Tuesday 14 February 2017

Hospital Massacre (1981)


Director: Boaz Davidson
Writer: Marc Behm from a story by Boaz Davidson
Stars: Barbi Benton, Chip Lucia, Jon Van Ness, Den Surles, Gay Austin, John Warner Williams and Lanny Duncan


Index: Horror Movie Calendar.

With My Bloody Valentine being far too obvious a Valentine’s Day pick for my Horror Movie Calendar, I searched around and found this feature, which begins on Valentine’s Day and which is flavoured by it throughout. It was shot as X-Ray but released as Hospital Massacre, a much more salacious title. While the original isn’t exactly a name to reach out and grab us by the wallet, the new one unfortunately pigeonholes the movie into the slasher genre, which almost everybody seems to believe this is. I thought so too for maybe half the running time, but I gradually discarded that idea because the film makes precisely no sense as a slasher. Now, it is well within the bounds of possibility that director Boaz Davidson, who also wrote the original story which Marc Behm adapted into a screenplay, is completely inept and had no conception of how utterly ridiculous this really is. I don’t buy that and have a theory that allows everything we see to make complete sense. So settle down, kids, and let me explain.

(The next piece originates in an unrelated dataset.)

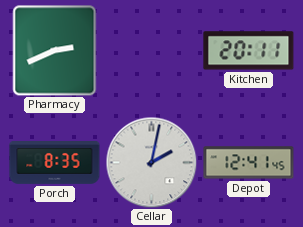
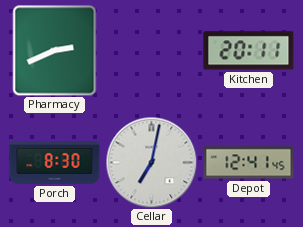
Porch: 8:35 -> 8:30
Cellar: 2:02 -> 7:02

Initially, it does follow the slasher template, right down to the flashback prologue that takes place in 1961. We’re at Susan Jeremy’s house and she’s inside playing with a friend called David and a train set. Another boy leaves a Valentine’s card at her front door, knocks to get her attention, then runs back to the window to watch her open it. Unfortunately for him, it doesn’t go so well. ‘From Harold?’ David cries. ‘Oh my God!’ Susan adds. He screws it up and discards it as they laugh. So, during the brief time she leaves the room to cut a couple of slices of cake, Harold apparently sneaks in through the window, lifts David up high and impales him on a hatstand which stubbornly refuses to tip over, even with a ten year old corpse throwing it off balance. Little Susan screams and we leap forward nineteen years to 1980. Susan is all grown up now and looking rather professional in her red business suit. She has a daughter called Eva and a bitter ex-husband named Tom, but she’s off to hospital with her new beau, Jack, to get some test results.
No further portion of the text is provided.